[Start of Attachment]

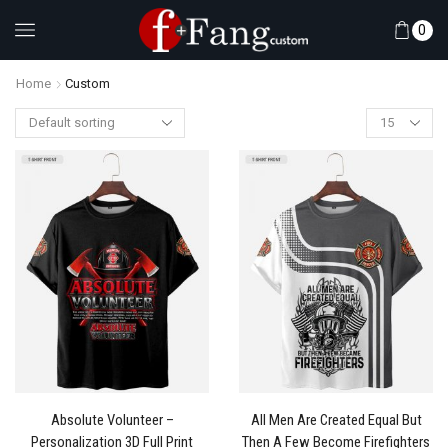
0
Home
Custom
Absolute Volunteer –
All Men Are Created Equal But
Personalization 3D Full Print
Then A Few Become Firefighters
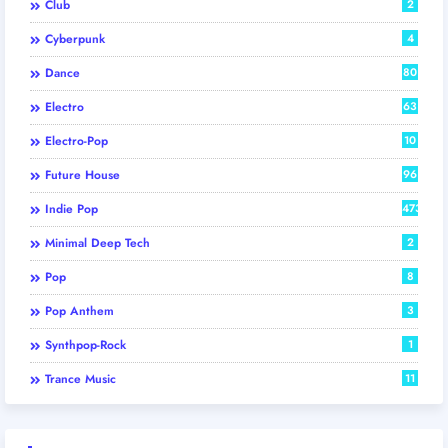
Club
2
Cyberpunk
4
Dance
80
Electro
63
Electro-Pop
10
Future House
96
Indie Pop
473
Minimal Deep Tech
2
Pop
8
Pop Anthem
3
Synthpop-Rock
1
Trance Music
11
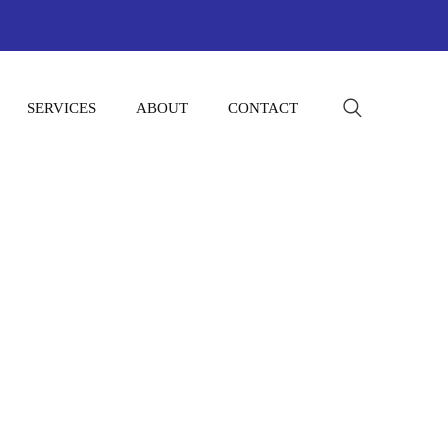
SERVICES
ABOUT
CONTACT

[End of Attachment]
[Start of Attachment]

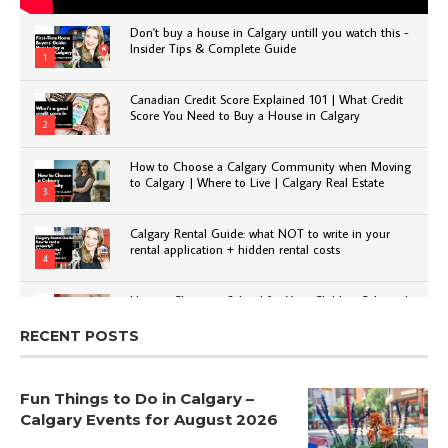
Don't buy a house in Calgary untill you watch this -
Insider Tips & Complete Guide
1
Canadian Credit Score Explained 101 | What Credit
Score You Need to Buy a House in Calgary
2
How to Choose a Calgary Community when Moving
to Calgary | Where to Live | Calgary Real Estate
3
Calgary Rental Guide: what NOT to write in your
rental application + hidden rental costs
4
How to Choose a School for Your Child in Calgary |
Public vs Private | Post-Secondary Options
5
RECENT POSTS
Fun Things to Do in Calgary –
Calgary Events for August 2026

[End of Attachment]

For every line in the data above that has the string "Guide", return that line.

*OUTPUT FOR THIS TASK:*
Insider Tips & Complete Guide
Calgary Rental Guide: what NOT to write in your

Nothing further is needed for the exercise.